Prior to the election of 1776, the Provost had recalled his son from Oxford, as MPs for the College were expected to be members of it and also to build up an interest in its support. Of the election itself, Dr Duigenan gave the following description:
On the day of election of members of parliament, the Provost himself being the returning Officer, two of the choicest ruffians who excelled all the rest in savage behaviour and brutality, were stationed in the hall, having received proper instructions for their conduct. After the poll had been taken by the Provost and many of the voters had left the hall, the Provost read over the list of the voters, and each of these two men made objections to the votes of several of the Fellows and scholars, though no objection had been made when they respectively voted: under colour of these objections, they most villainously traduced the characters of several of the Fellows, in the opposite interest to that of the Provost; boldly asserting the most scandalous falsehoods, without attempting the least proof of them: knowing themselves, by his protection secure from any Collegiate punishment …

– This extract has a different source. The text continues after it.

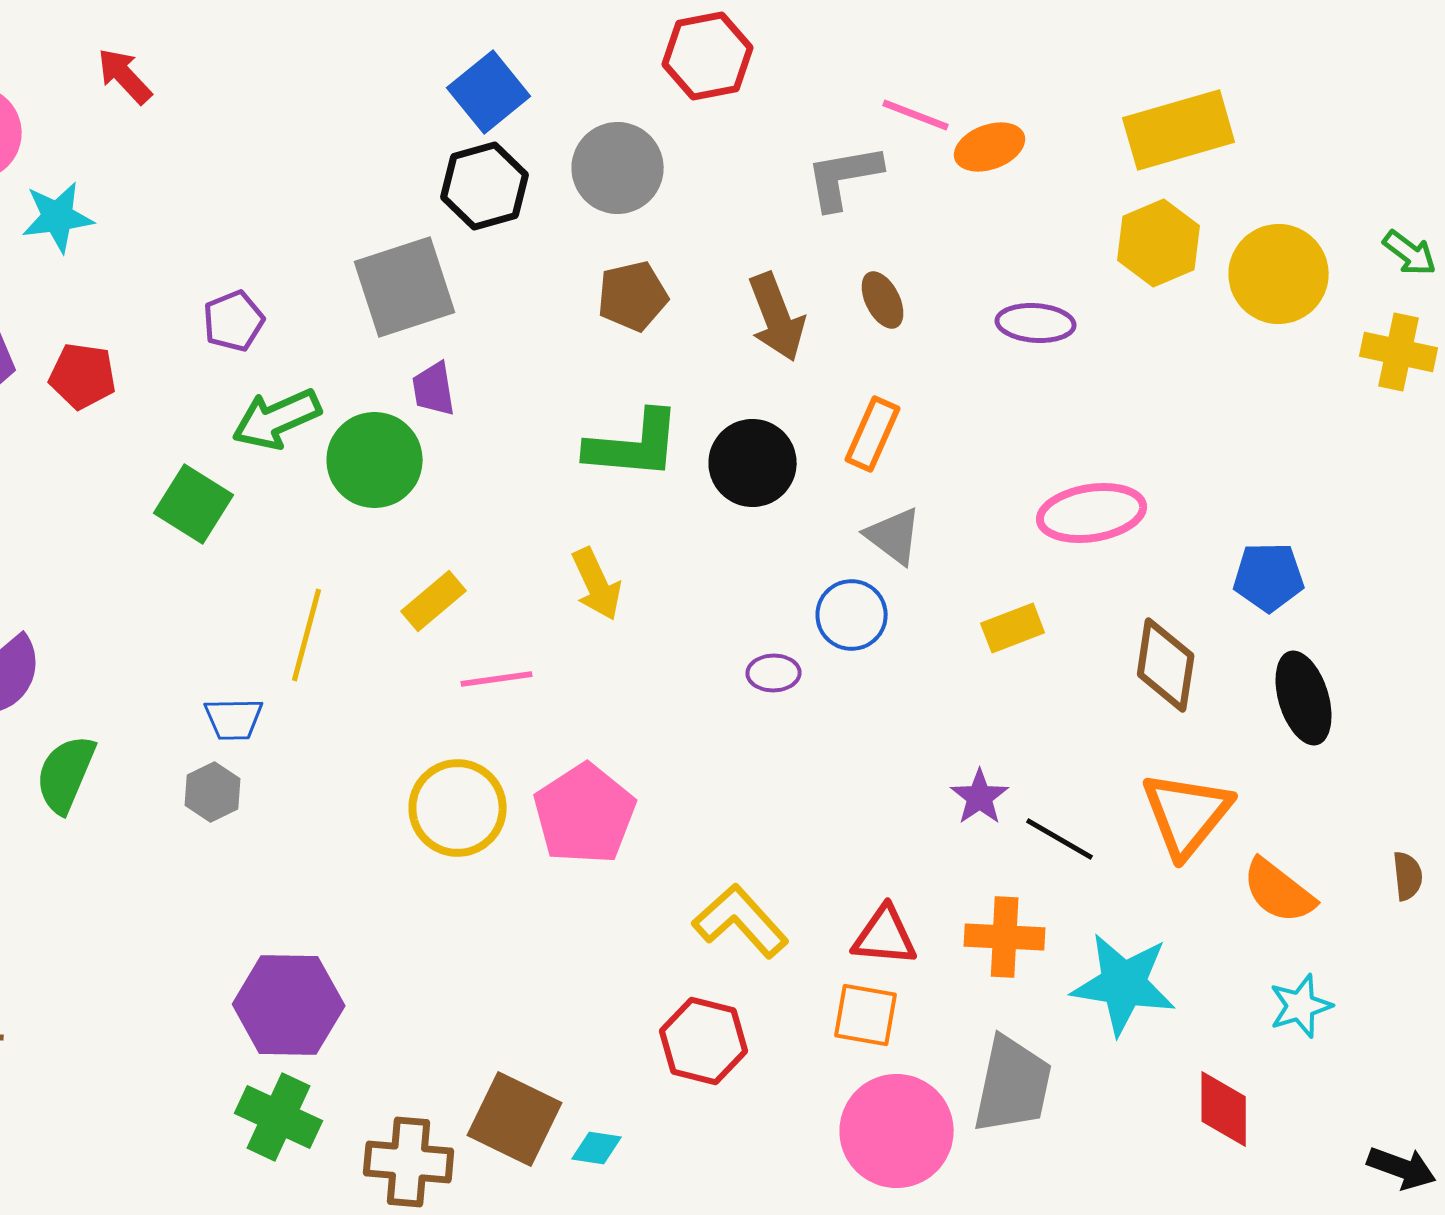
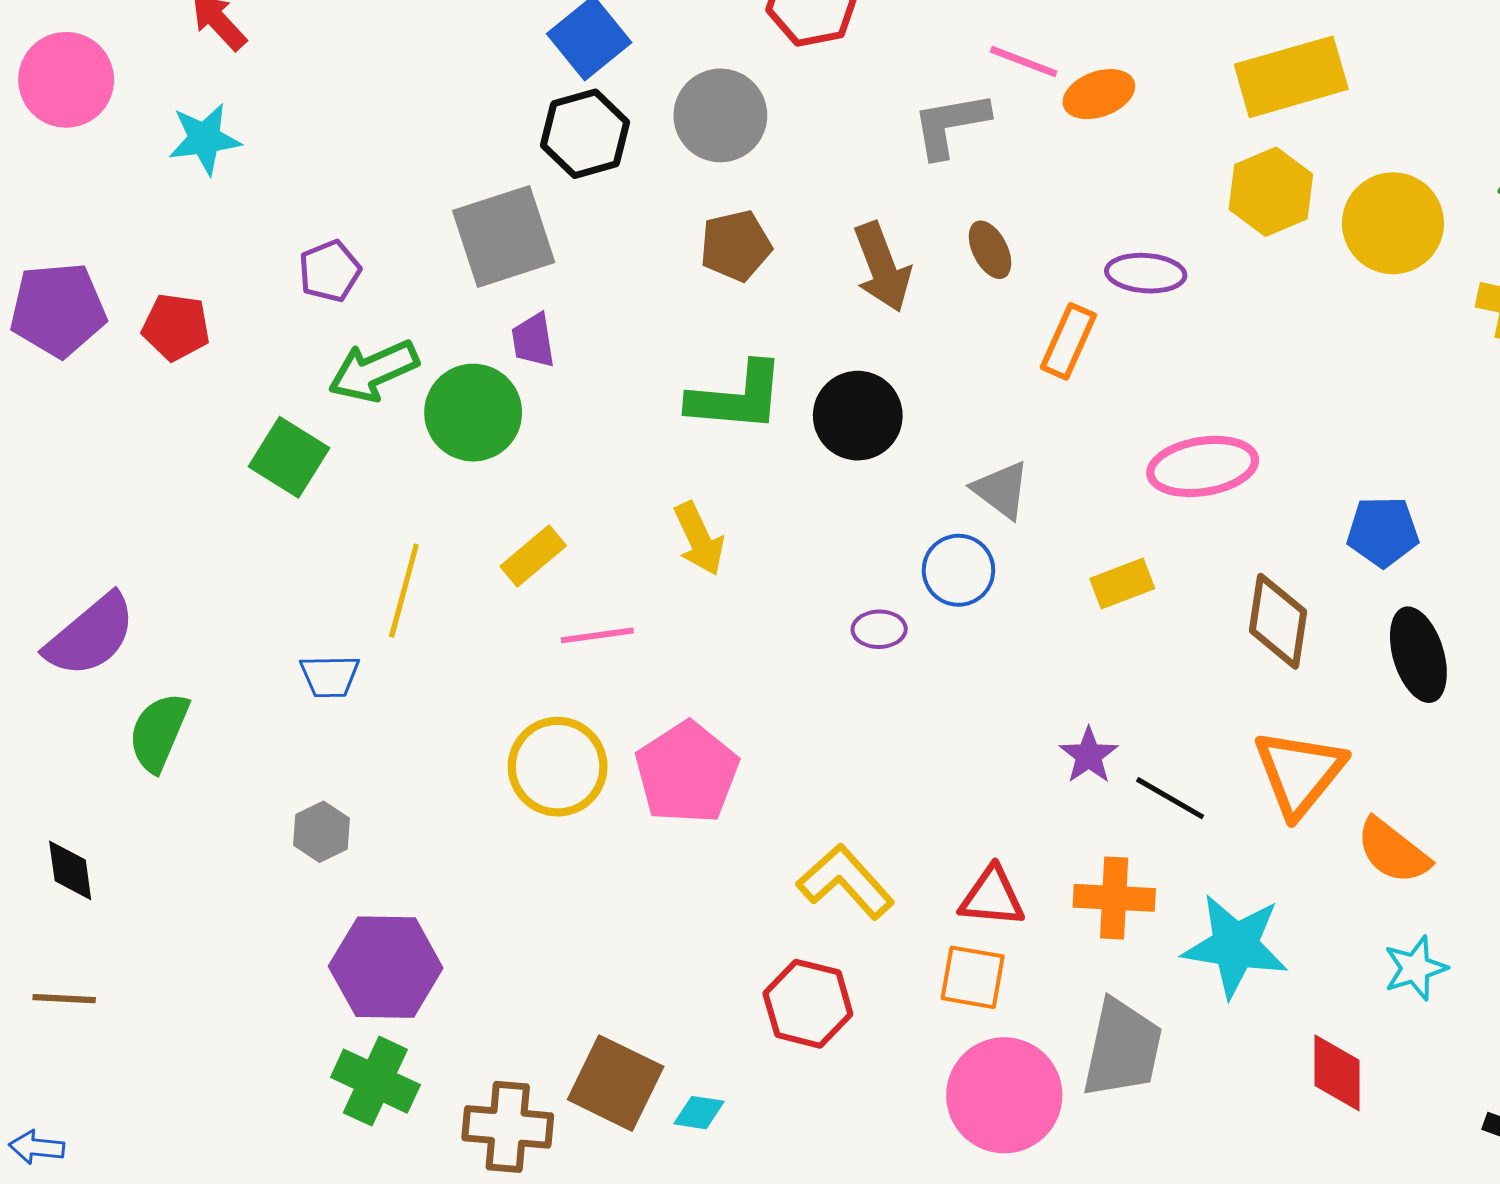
cyan star: (58, 217) -> (205, 139), moved
orange rectangle: (873, 434) -> (1068, 341), moved
gray hexagon: (213, 792) -> (322, 832), moved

From this description it is hardly surprising to see that Richard Hely‑Hutchinson (1003) led the poll. However, a successful petition was made against his election and he was replaced by John Fitzgibbon, afterwards Earl of Clare.
The Provost – in so far as this was possible for a consummate politican - did not openly interest himself in future elections for the constituency until the election of 1790, when he only just managed to secure the return of his second son, Francis Hely‑Hutchinson (1000). The election was a rowdy one, in the course of which ‘a bullrush chair’ in ‘two parts’ was thrown at the Provost, now nearly 70 years of age. The election was controverted, and it was only the influence of the chairman that persuaded the committee to reject the petition.
Had the appointment of John Hely‑Hutchinson not resulted in a bitter quarrel within the University, the Provost would probably have continued to influence the returns for the College, as his predecessors had done. A considerable amount of prestige was attached to representing the College, and throughout the century most of its members were men of considerable ability.